Hong Kong stocks rose more than one percent on Tuesday following strong results from HSBC although weak China plays and fund flow worries took the shine off the wider index.
HSBC Holdings Plc, which accounts for one third of the Hang Seng Index weighting, gained 2.61 percent to HK $118 after posting forecast beating first half results late on Monday.
The bank, the world's third largest bank by market value, also said it will sign a deal later this week to buy a stake in China's fifth largest lender, Bank of Communications.

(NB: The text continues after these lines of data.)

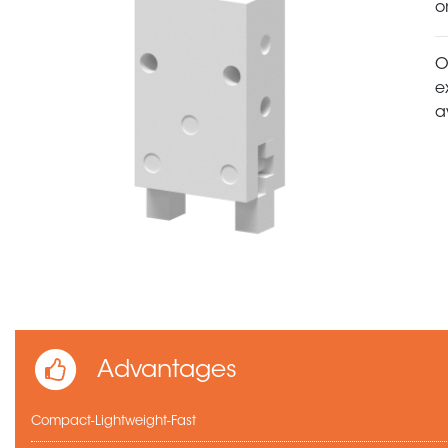
o
O
e
a
Advantages
Compact-Lightweight-Fast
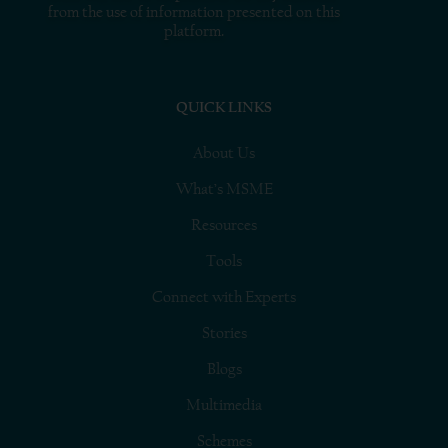
from the use of information presented on this
platform.
QUICK LINKS
About Us
What’s MSME
Resources
Tools
Connect with Experts
Stories
Blogs
Multimedia
Schemes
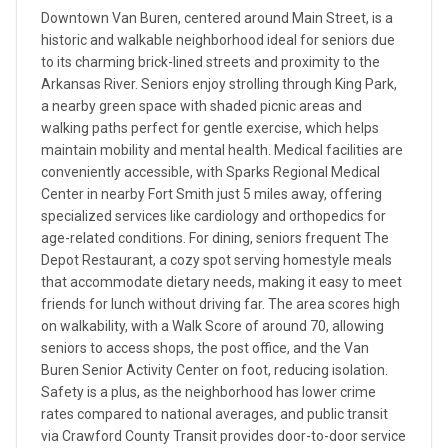
Downtown Van Buren, centered around Main Street, is a
historic and walkable neighborhood ideal for seniors due
to its charming brick-lined streets and proximity to the
Arkansas River. Seniors enjoy strolling through King Park,
a nearby green space with shaded picnic areas and
walking paths perfect for gentle exercise, which helps
maintain mobility and mental health. Medical facilities are
conveniently accessible, with Sparks Regional Medical
Center in nearby Fort Smith just 5 miles away, offering
specialized services like cardiology and orthopedics for
age-related conditions. For dining, seniors frequent The
Depot Restaurant, a cozy spot serving homestyle meals
that accommodate dietary needs, making it easy to meet
friends for lunch without driving far. The area scores high
on walkability, with a Walk Score of around 70, allowing
seniors to access shops, the post office, and the Van
Buren Senior Activity Center on foot, reducing isolation.
Safety is a plus, as the neighborhood has lower crime
rates compared to national averages, and public transit
via Crawford County Transit provides door-to-door service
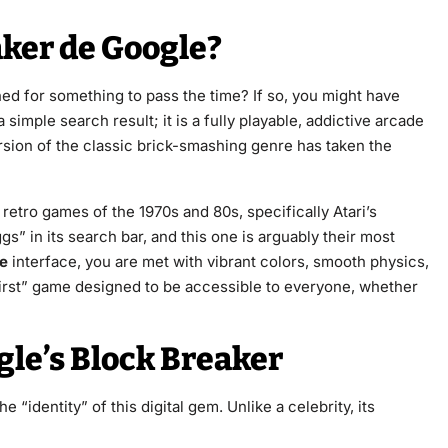
aker de Google?
d for something to pass the time? If so, you might have
t a simple search result; it is a fully playable, addictive arcade
sion of the classic brick-smashing genre has taken the
 retro games of the 1970s and 80s, specifically Atari’s
gs” in its search bar, and this one is arguably their most
le
interface, you are met with vibrant colors, smooth physics,
e-first” game designed to be accessible to everyone, whether
gle’s Block Breaker
e “identity” of this digital gem. Unlike a celebrity, its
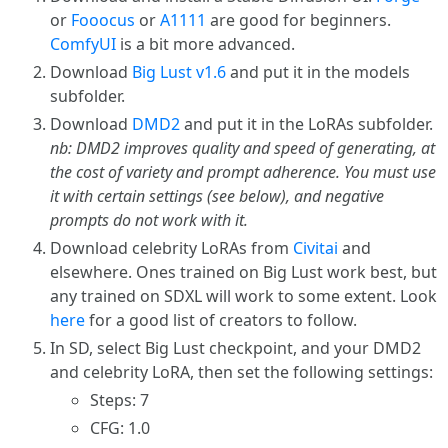
or
Fooocus
or
A1111
are good for beginners.
ComfyUI
is a bit more advanced.
Download
Big Lust v1.6
and put it in the models
subfolder.
Download
DMD2
and put it in the LoRAs subfolder.
nb: DMD2 improves quality and speed of generating, at
the cost of variety and prompt adherence. You must use
it with certain settings (see below), and negative
prompts do not work with it.
Download celebrity LoRAs from
Civitai
and
elsewhere. Ones trained on Big Lust work best, but
any trained on SDXL will work to some extent. Look
here
for a good list of creators to follow.
In SD, select Big Lust checkpoint, and your DMD2
and celebrity LoRA, then set the following settings:
Steps: 7
CFG: 1.0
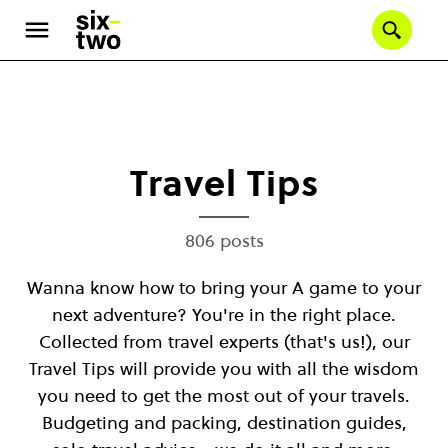
Se
Skip
to
main
content
Travel Tips
806 posts
Wanna know how to bring your A game to your
next adventure? You're in the right place.
Collected from travel experts (that's us!), our
Travel Tips will provide you with all the wisdom
you need to get the most out of your travels.
Budgeting and packing, destination guides,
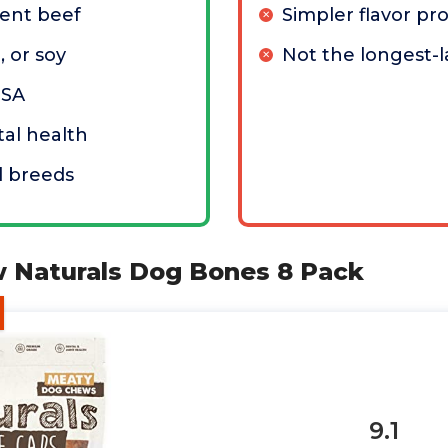
ient beef
Simpler flavor pro
, or soy
Not the longest-l
USA
al health
ll breeds
w Naturals Dog Bones 8 Pack
9.1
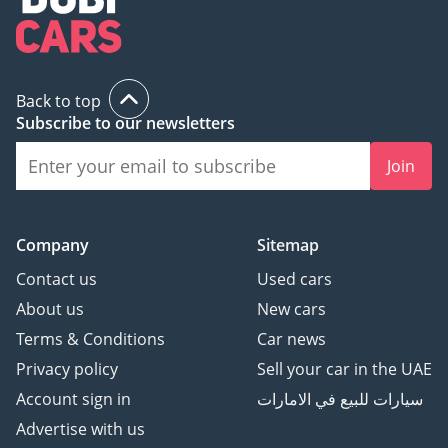
Back to top
Subscribe to our newsletters
Join
Company
Sitemap
Contact us
Used cars
About us
New cars
Terms & Conditions
Car news
Privacy policy
Sell your car in the UAE
Account sign in
سيارات للبيع في الامارات
Advertise with us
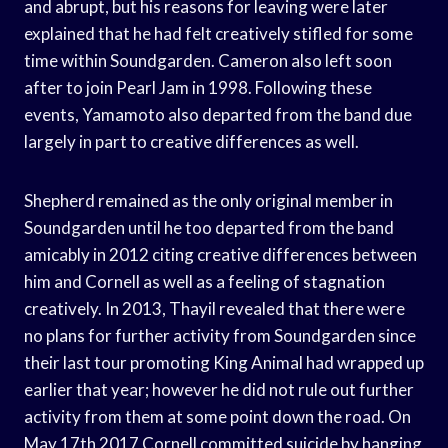
and abrupt, but his reasons for leaving were later
explained that he had felt creatively stifled for some
time within Soundgarden. Cameron also left soon
after to join Pearl Jam in 1998. Following these
events, Yamamoto also departed from the band due
largely in part to creative differences as well.
Shepherd remained as the only original member in
Soundgarden until he too departed from the band
amicably in 2012 citing creative differences between
him and Cornell as well as a feeling of stagnation
creatively. In 2013, Thayil revealed that there were
no plans for further activity from Soundgarden since
their last tour promoting King Animal had wrapped up
earlier that year; however he did not rule out further
activity from them at some point down the road. On
May 17th 2017 Cornell committed suicide by hanging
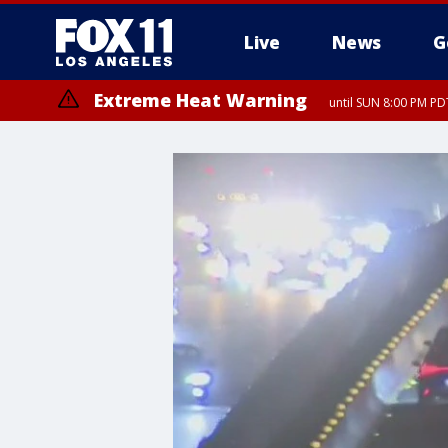
Live
News
G
Extreme Heat Warning
until SUN 8:00 PM PD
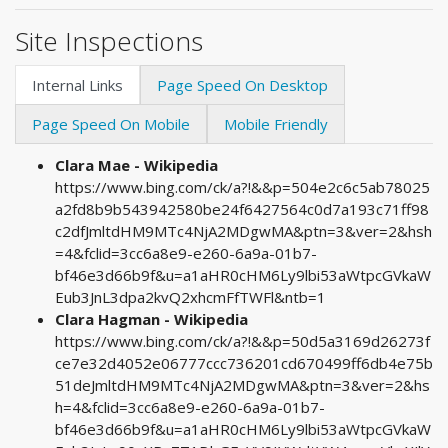
Site Inspections
Internal Links
Page Speed On Desktop
Page Speed On Mobile
Mobile Friendly
Clara Mae - Wikipedia
https://www.bing.com/ck/a?!&&p=504e2c6c5ab78025
a2fd8b9b543942580be24f6427564c0d7a193c71ff98
c2dfJmltdHM9MTc4NjA2MDgwMA&ptn=3&ver=2&hsh
=4&fclid=3cc6a8e9-e260-6a9a-01b7-
bf46e3d66b9f&u=a1aHR0cHM6Ly9lbi53aWtpcGVkaW
Eub3JnL3dpa2kvQ2xhcmFfTWFl&ntb=1
Clara Hagman - Wikipedia
https://www.bing.com/ck/a?!&&p=50d5a3169d26273f
ce7e32d4052e06777ccc736201cd670499ff6db4e75b
51deJmltdHM9MTc4NjA2MDgwMA&ptn=3&ver=2&hs
h=4&fclid=3cc6a8e9-e260-6a9a-01b7-
bf46e3d66b9f&u=a1aHR0cHM6Ly9lbi53aWtpcGVkaW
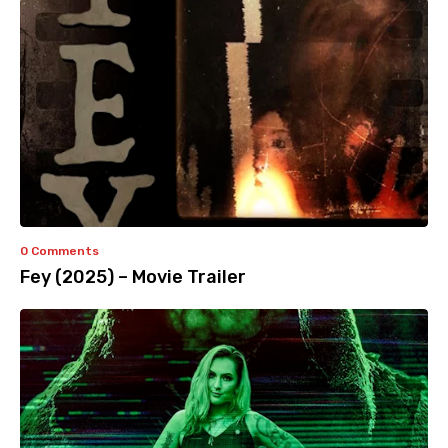
0 Comments
Fey (2025) – Movie Trailer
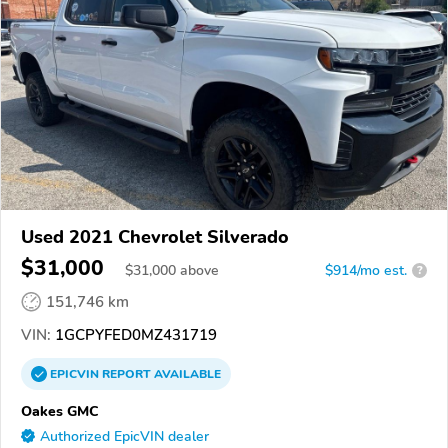
Used 2021 Chevrolet Silverado
$31,000
$
31,000
above
$914/mo est.
?
151,746 km
VIN:
1GCPYFED0MZ431719
EPICVIN
REPORT
AVAILABLE
Oakes GMC
Authorized EpicVIN dealer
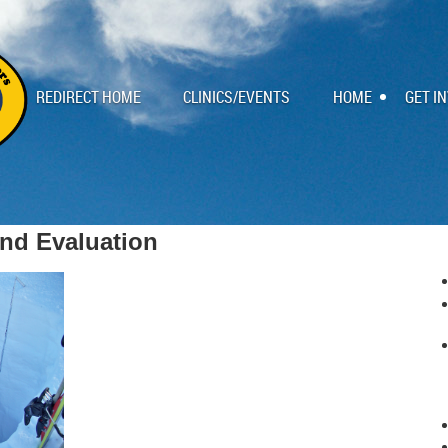
REDIRECT HOME
CLINICS/EVENTS
HOME
GET I
nd Evaluation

Several investment banks raised their ratings on HSBC and traders are raising their target price on the stock. "A lot of institutions are buying HSBC and the shares should rise to HK $130," said Francis Lun, general manager at Fulbright Securities. The blue chip Hang Seng Index ended up 1.28 percent, or 155.73 points, at 12,357.12.
Volume was above recent averages, with HK $14.25 billion (US $1.8 billion) changing hands.
However, weak overseas markets - hurt by a further rise in oil prices - capped gains along with fund flow worries.
Hong Kong investors have watched foreign funds leave Hong Kong since a spike late last year when a flood of money entered thanks to a weak US dollar and a slew of China IPOs.
HSBC's local affiliate Hang Seng Bank surged 2.53 percent to HK $101.50 after it reported a better than expected 24 percent rise in first half profits as it cut reserves for bad debts. But other banking stocks fared badly.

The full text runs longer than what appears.